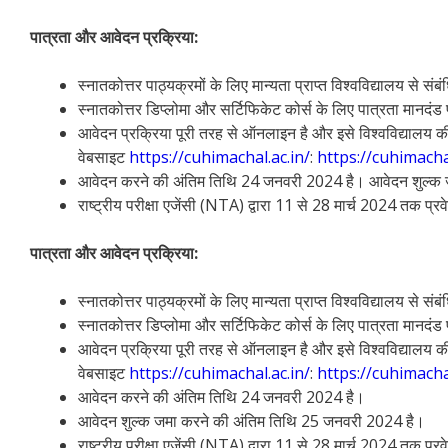
पात्रता और आवेदन प्रक्रिया:
स्नातकोत्तर पाठ्यक्रमों के लिए मान्यता प्राप्त विश्वविद्यालय से संब
स्नातकोत्तर डिप्लोमा और सर्टिफिकेट कोर्स के लिए पात्रता मानदंड 
आवेदन प्रक्रिया पूरी तरह से ऑनलाइन है और इसे विश्वविद्यालय क
वेबसाइट
https://cuhimachal.ac.in/
:
https://cuhimachal
आवेदन करने की अंतिम तिथि 24 जनवरी 2024 है। आवेदन शुल्क 
राष्ट्रीय परीक्षा एजेंसी (NTA) द्वारा 11 से 28 मार्च 2024 तक प
पात्रता और आवेदन प्रक्रिया:
स्नातकोत्तर पाठ्यक्रमों के लिए मान्यता प्राप्त विश्वविद्यालय से संब
स्नातकोत्तर डिप्लोमा और सर्टिफिकेट कोर्स के लिए पात्रता मानदंड 
आवेदन प्रक्रिया पूरी तरह से ऑनलाइन है और इसे विश्वविद्यालय क
वेबसाइट
https://cuhimachal.ac.in/
:
https://cuhimachal
आवेदन करने की अंतिम तिथि 24 जनवरी 2024 है।
आवेदन शुल्क जमा करने की अंतिम तिथि 25 जनवरी 2024 है।
राष्ट्रीय परीक्षा एजेंसी (NTA) द्वारा 11 से 28 मार्च 2024 तक प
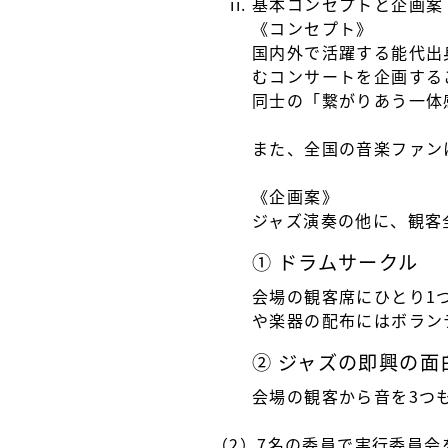
基本コンセプトと企画案
《コンセプト》
国内外で活躍する能代出
むコンサートを企画する
同士の「繋がりあう一体
また、全国の音楽ファン
《企画案》
ジャズ演奏の他に、観客
① ドラムサークル
会場の観客席にひとり1
や楽器の配布にはボラン
② ジャズの即興の面
会場の観客から音を3つ
（2）7名の委員で実行委員会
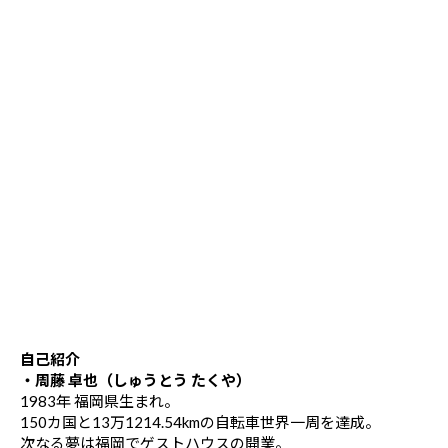
自己紹介
・周藤 卓也（しゅうとう たくや）
1983年 福岡県生まれ。
150カ国と13万1214.54kmの自転車世界一周を達成。
次なる夢は福岡でゲストハウスの開業。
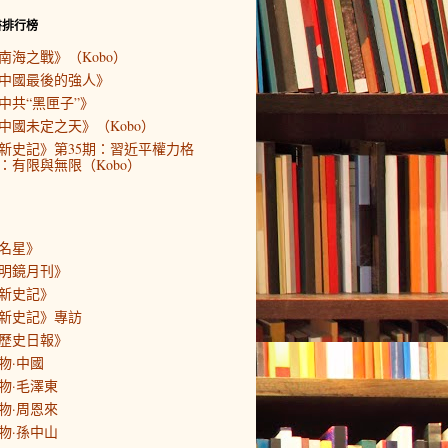
書排行榜
南海之戰》（Kobo）
中國最後的強人》
中共“黑匣子”》
中國未定之天》（Kobo）
新史記》第35期：習近平權力格
：有限與無限（Kobo）
名星》
明鏡月刊》
新史記》
新史記》專訪
歷史日報》
物·中國
物·毛澤東
物·周恩來
物·孫中山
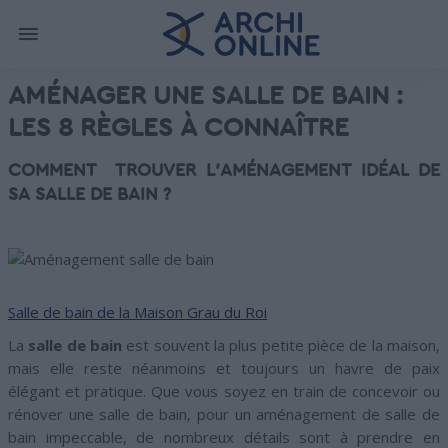
AMÉNAGER UNE SALLE DE BAIN :
LES 8 RÈGLES À CONNAÎTRE
COMMENT TROUVER L’AMÉNAGEMENT IDÉAL DE
SA SALLE DE BAIN ?
Salle de bain de la Maison Grau du Roi
La
salle de bain
est souvent la plus petite pièce de la maison,
mais elle reste néanmoins et toujours un havre de paix
élégant et pratique. Que vous soyez en train de concevoir ou
rénover une salle de bain, pour un aménagement de salle de
bain impeccable, de nombreux détails sont à prendre en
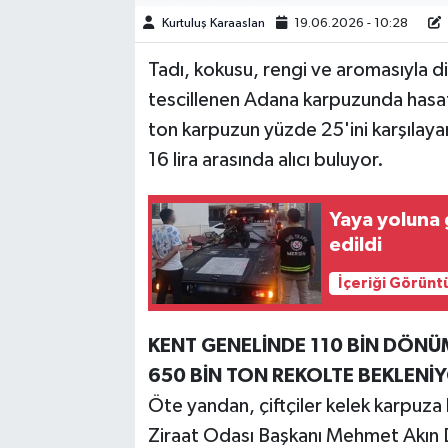
Kurtuluş Karaaslan
19.06.2026 - 10:28
TEKNOLOJİ
Tadı, kokusu, rengi ve aromasıyla d
YAŞAM
tescillenen Adana karpuzunda hasat
ton karpuzun yüzde 25'ini karşılaya
KÜLTÜR SANAT
16 lira arasında alıcı buluyor.
Yaya yoluna 
edildi
İçeriği Görünt
KENT GENELİNDE 110 BİN DÖNÜ
650 BİN TON REKOLTE BEKLENİ
Öte yandan, çiftçiler kelek karpuza 
Ziraat Odası Başkanı Mehmet Akın Do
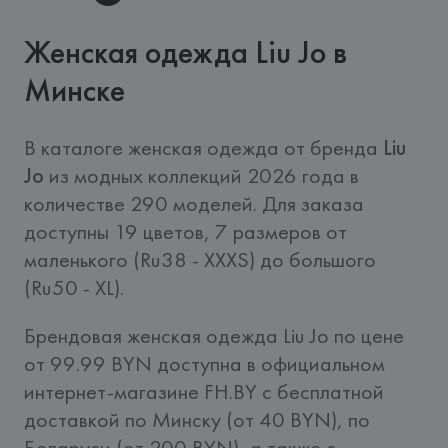
Женская одежда Liu Jo в
Минске
В каталоге женская одежда от бренда 
Liu 
Jo
 из модных коллекций 2026 года в 
количестве 290 моделей. Для заказа 
доступны 19 цветов, 7 размеров от 
маленького (Ru38 - XXXS) до большого 
(Ru50 - XL).
Брендовая женская одежда Liu Jo по цене 
от 99.99 BYN доступна в официальном 
интернет-магазине FH.BY c бесплатной 
доставкой по Минску (от 40 BYN), по 
Беларуси (от 200 BYN), а также с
+ + + +
**What the exercise asks**.
All lines above with "जनवर" in them should be returned.

**Result**.
आवेदन करने की अंतिम तिथि 24 जनवरी 2024 है। आवेदन शुल्क 
आवेदन करने की अंतिम तिथि 24 जनवरी 2024 है।
आवेदन शुल्क जमा करने की अंतिम तिथि 25 जनवरी 2024 है।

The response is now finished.